Akşam güneşi mutlusu
    Akşam yemeğini de La Brisa'da yemek istedik. Çünkü palmiyelere asılan lambalarla, sahilde aydınlatılmış şemsiyelerle o kadar hoş bir ortam vardı ki ayrılmak zordu. Bu mekân dolu dolu geçen günümüzün baş rolündeydi. Dediğim gibi, çok özleyeceğim.

    Canggu'da deniz kıyısında tek bir günü klüp-restoranda geçirdik. Diğer zamanlarda bizim tabirimizle halk plajındaydık. Ülkemiz kıyılarının kısıtlı serbestliğinin aksine Bali'de bu mümkün. Herkese açık kıyılarda takılmasaydık dünyanın her yerinden gelen turistlerle bir arada olurken aynı zamanda yerel halkı gözlemlemek, sörf yapanları ve yapamayanları izlemek ve hâttâ şu enfes mısırların tadına bakmak nasıl mümkün olacaktı? :)


    Az daha unutuyordum! Bir de köpeklerle oynayan çocukları... Bali halkı köpekleri çok seviyor. Köpeklere gösterdikleri özen ve sevgi dikkat çekici. Köpeklerin mutluluğu da gözler önünde.

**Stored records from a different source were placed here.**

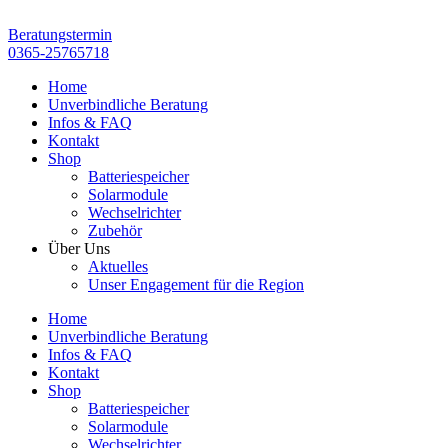
Zum
Inhalt
Beratungstermin
springen
0365-25765718
Home
Unverbindliche Beratung
Infos & FAQ
Kontakt
Shop
Batteriespeicher
Solarmodule
Wechselrichter
Zubehör
Über Uns
Aktuelles
Unser Engagement für die Region
Home
Unverbindliche Beratung
Infos & FAQ
Kontakt
Shop
Batteriespeicher
Solarmodule
Wechselrichter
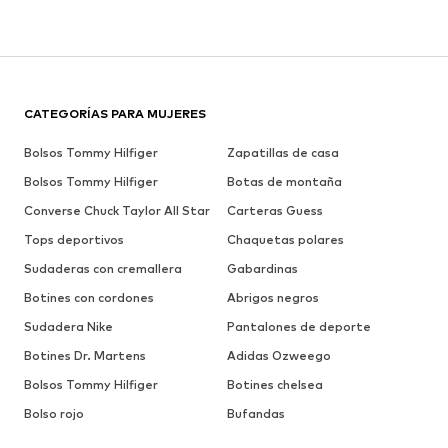
CATEGORÍAS PARA MUJERES
Bolsos Tommy Hilfiger
Zapatillas de casa
Bolsos Tommy Hilfiger
Botas de montaña
Converse Chuck Taylor All Star
Carteras Guess
Tops deportivos
Chaquetas polares
Sudaderas con cremallera
Gabardinas
Botines con cordones
Abrigos negros
Sudadera Nike
Pantalones de deporte
Botines Dr. Martens
Adidas Ozweego
Bolsos Tommy Hilfiger
Botines chelsea
Bolso rojo
Bufandas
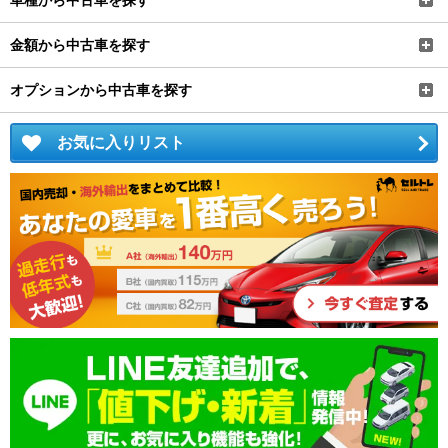
車種から中古車を探す
金額から中古車を探す
オプションから中古車を探す
お気に入りリスト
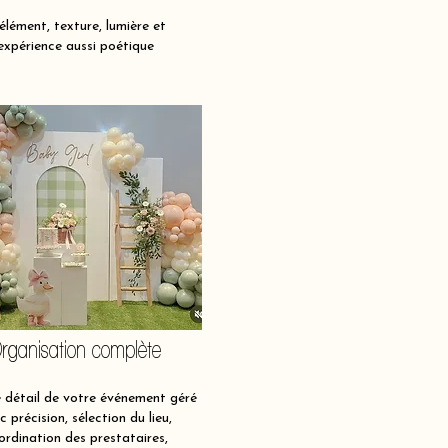
lément, texture, lumière et
expérience aussi poétique
rganisation complète
détail de votre événement géré
c précision, sélection du lieu,
ordination des prestataires,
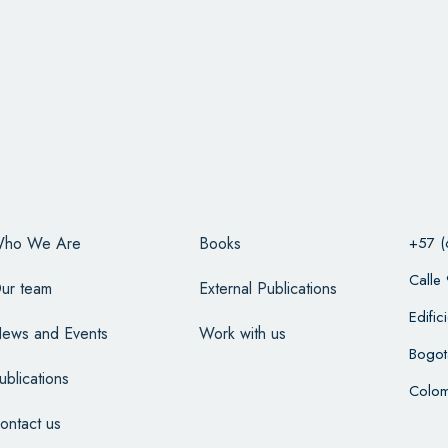
ho We Are
Books
+57 (
Calle
ur team
External Publications
Edifi
ews and Events
Work with us
Bogot
ublications
Colom
ontact us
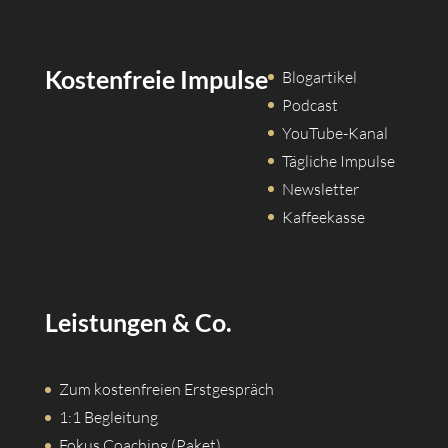
Kostenfreie Impulse
Blogartikel
Podcast
YouTube-Kanal
Tägliche Impulse
Newsletter
Kaffeekasse
Leistungen & Co.
Zum kostenfreien Erstgespräch
1:1 Begleitung
Fokus Coaching (Paket)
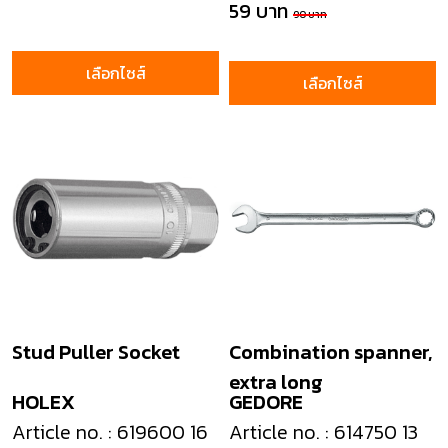
59 บาท
90 บาท
เลือกไซส์
เลือกไซส์
Stud Puller Socket
Combination spanner,
extra long
HOLEX
GEDORE
Article no. : 619600 16
Article no. : 614750 13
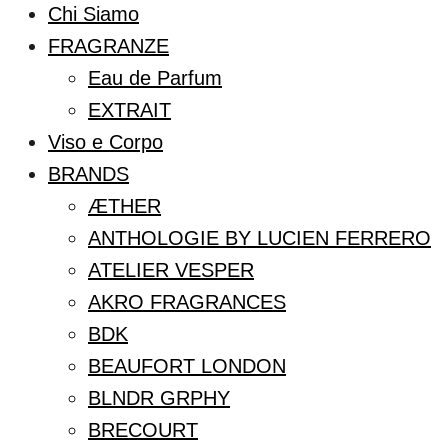
Chi Siamo
FRAGRANZE
Eau de Parfum
EXTRAIT
Viso e Corpo
BRANDS
ÆTHER
ANTHOLOGIE BY LUCIEN FERRERO
ATELIER VESPER
AKRO FRAGRANCES
BDK
BEAUFORT LONDON
BLNDR GRPHY
BRECOURT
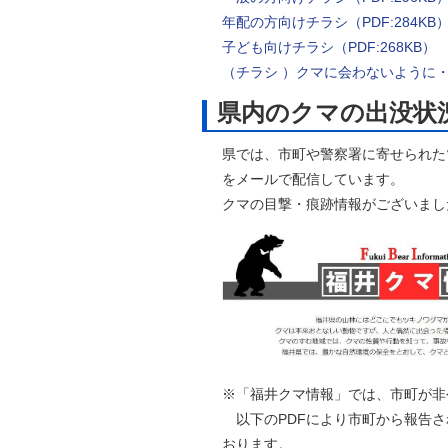
年配の方向けチラシ（PDF:284KB
子ども向けチラシ（PDF:268KB）
（チラシ ）クマに会わないように・会
県内のクマの出没状
県では、市町や警察署に寄せられた
をメールで配信しています。
クマの目撃・痕跡情報がございまし
※「福井クマ情報」では、市町が非
以下のPDFにより市町から報告さ
おります。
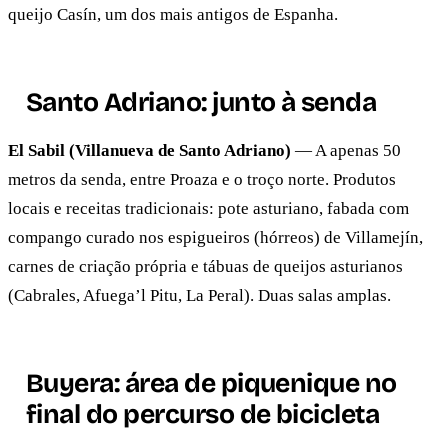
queijo Casín, um dos mais antigos de Espanha.
Santo Adriano: junto à senda
El Sabil (Villanueva de Santo Adriano)
— A apenas 50
metros da senda, entre Proaza e o troço norte. Produtos
locais e receitas tradicionais: pote asturiano, fabada com
compango curado nos espigueiros (hórreos) de Villamejín,
carnes de criação própria e tábuas de queijos asturianos
(Cabrales, Afuega’l Pitu, La Peral). Duas salas amplas.
Buyera: área de piquenique no
final do percurso de bicicleta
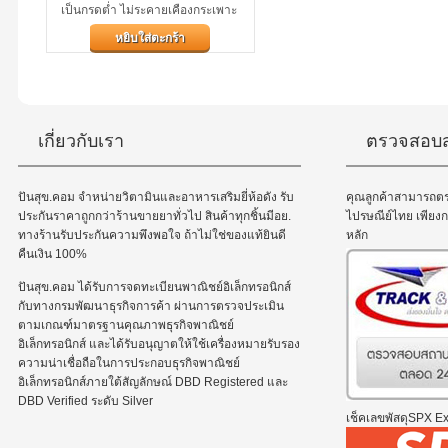
เป็นกรดต่ำ ไม่ระคายเคืองกระเพาะ
อาหาร วิตามินซี...
หยิบใส่ตะกร้า
เกี่ยวกับเรา
ตรวจสอบส
ปันสุข.คอม จำหน่ายวิตามินและอาหารเสริมยี่ห้อดัง รับ
คุณลูกค้าสามารถต
ประกันราคาถูกกว่าร้านขายยาทั่วไป สินค้าทุกชิ้นมีอย.
ไปรษณีย์ไทย เพีย
ทางร้านรับประกันความพึงพอใจ ถ้าไม่ใช่ของแท้ยินดี
หลัก
คืนเงิน 100%
ปันสุข.คอม ได้รับการจดทะเบียนพาณิชย์อิเล็กทรอนิกส์
กับทางกรมพัฒนาธุรกิจการค้า ผ่านการตรวจประเมิน
ตามเกณฑ์มาตรฐานคุณภาพธุรกิจพาณิชย์
อิเล็กทรอนิกส์ และได้รับอนุญาตให้ใช้เครื่องหมายรับรอง
ความน่าเชื่อถือในการประกอบธุรกิจพาณิชย์
อิเล็กทรอนิกส์ภายใต้สัญลักษณ์ DBD Registered และ
DBD Verified ระดับ Silver
เช็คเลขพัสดุSPX Exp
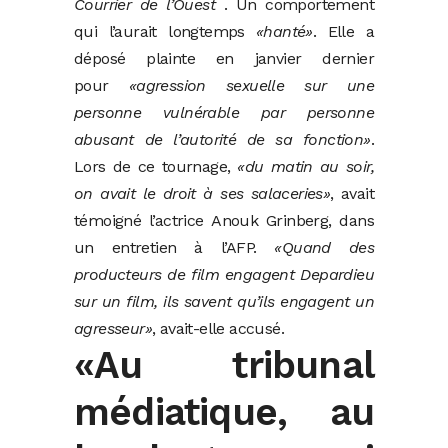
Courrier de l’Ouest
. Un comportement
qui l’aurait longtemps
«hanté»
. Elle a
déposé plainte en janvier dernier
pour
«agression sexuelle sur une
personne vulnérable par personne
abusant de l’autorité de sa fonction»
.
Lors de ce tournage,
«du matin au soir,
on avait le droit à ses salaceries»
, avait
témoigné l’actrice Anouk Grinberg, dans
un entretien à l’AFP.
«Quand des
producteurs de film engagent Depardieu
sur un film, ils savent qu’ils engagent un
agresseur»
, avait-elle accusé.
«Au tribunal
médiatique, au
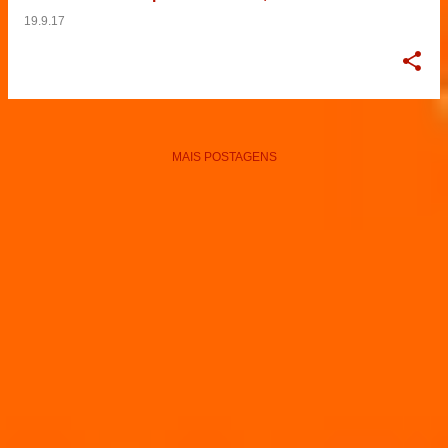
19.9.17
MAIS POSTAGENS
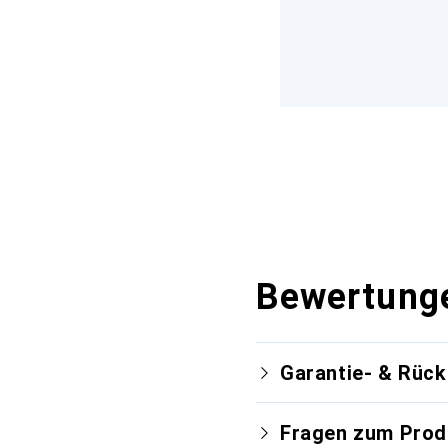
Bewertung
Garantie- & Rüc
Fragen zum Prod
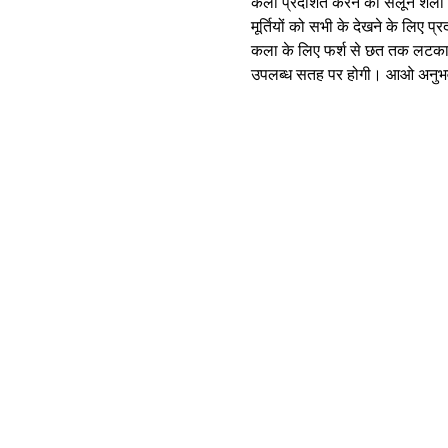
कला प्रदर्शित करने की सैलून शैली 
मूर्तियों को सभी के देखने के लिए
कला के लिए फर्श से छत तक लटका दि
उपलब्ध सतह पर होगी। आओ अनुभ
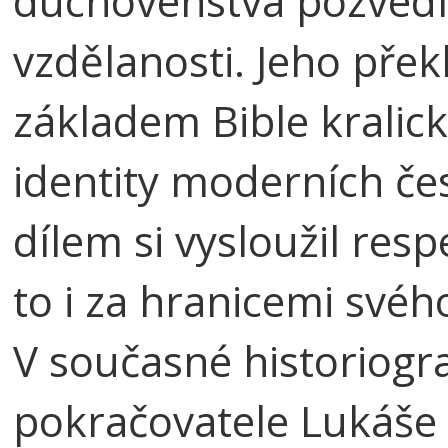
duchovenstva pozvedl
vzdělanosti. Jeho pře
základem Bible kralic
identity moderních če
dílem si vysloužil resp
to i za hranicemi svéh
V současné historiogr
pokračovatele Lukáše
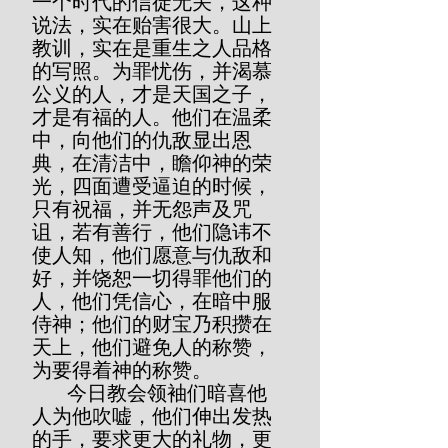
一个时代的信徒无关，这种
说法，实在贻害很大。山上
教训，实在是重生之人品格
的写照。为罪忧伤，并渴慕
公义的人，才是天国之子，
才是有福的人。他们在温柔
中，向他们的仇敌显出恩
典，在清洁中，瞻仰神的荣
光，四面遭受逼迫的时候，
只有祝福，并无怨声及咒
诅，若有善行，他们隐讳不
使人知，他们愿意与仇敌和
好，并饶恕一切得罪他们的
人，他们凭信心，在暗中服
侍神；他们的财宝乃积攒在
天上，他们避免人的称赞，
为要得着神的称赞。
       今日教会领袖们暗喜他
人为他吹嘘，他们伸出发热
的手，要求更大的礼物，更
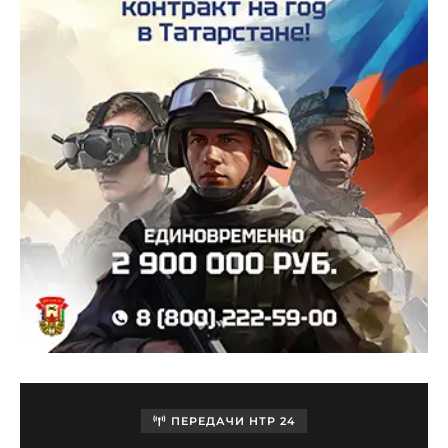
ПЕРЕДАЧИ НТР 24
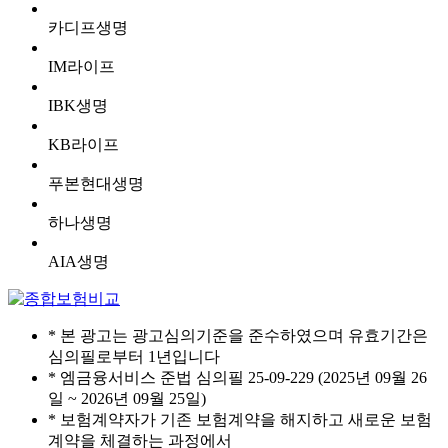
카디프생명
IM라이프
IBK생명
KB라이프
푸본현대생명
하나생명
AIA생명
* 본 광고는 광고심의기준을 준수하였으며 유효기간은
심의필로부터 1년입니다
* 엠금융서비스 준법 심의필 25-09-229 (2025년 09월 26
일 ~ 2026년 09월 25일)
* 보험계약자가 기존 보험계약을 해지하고 새로운 보험
계약을 체결하는 과정에서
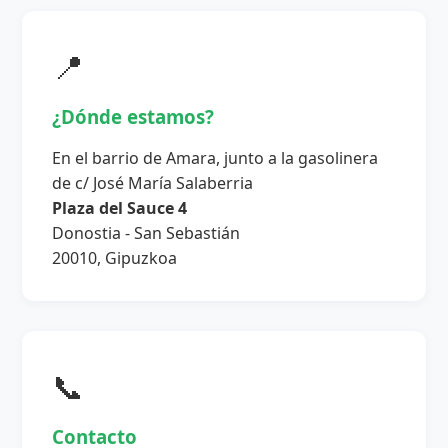
📍
¿Dónde estamos?
En el barrio de Amara, junto a la gasolinera
de c/ José María Salaberria
Plaza del Sauce 4
Donostia - San Sebastián
20010, Gipuzkoa
📞
Contacto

    Canggu'da son dolu dolu günümüzü yine Batu Bolong'da geçirdik. Plajın salaş lokantasında çalışanlarla bile aşina olmuştuk artık. Ertesi gün dönüş yoluna koyulacağımız gerçeğini kafamızdan uzaklaştırmaya çalışıp bol bol yüzdük. Yine sörfe üşendik. Normalde yeltenmeyeceğim bir uğraş aslında ama orada o kadar çok deneyen, düşen, kalkan vardı ki arada kaynarım diye düşündüm:) Sörf tahtasının üzerine uzanıp, kollarıyla yüzerek uzaklara giden çoktu da dalgaların üzerinde ayakta geri gelebilen azdı. Dünyanın çeşitli yerlerinden gelen sörf okullarının gençleri, çocukları fazlaydı. Ada'ya yakın mesafedeki Avustralyalılar, sörf konusunda olduğu kadar, günlük yaşama da hakimdiler. Bali'deki birçok turistik mekânın sahibinin Avustralyalı olduğu söyleniyor.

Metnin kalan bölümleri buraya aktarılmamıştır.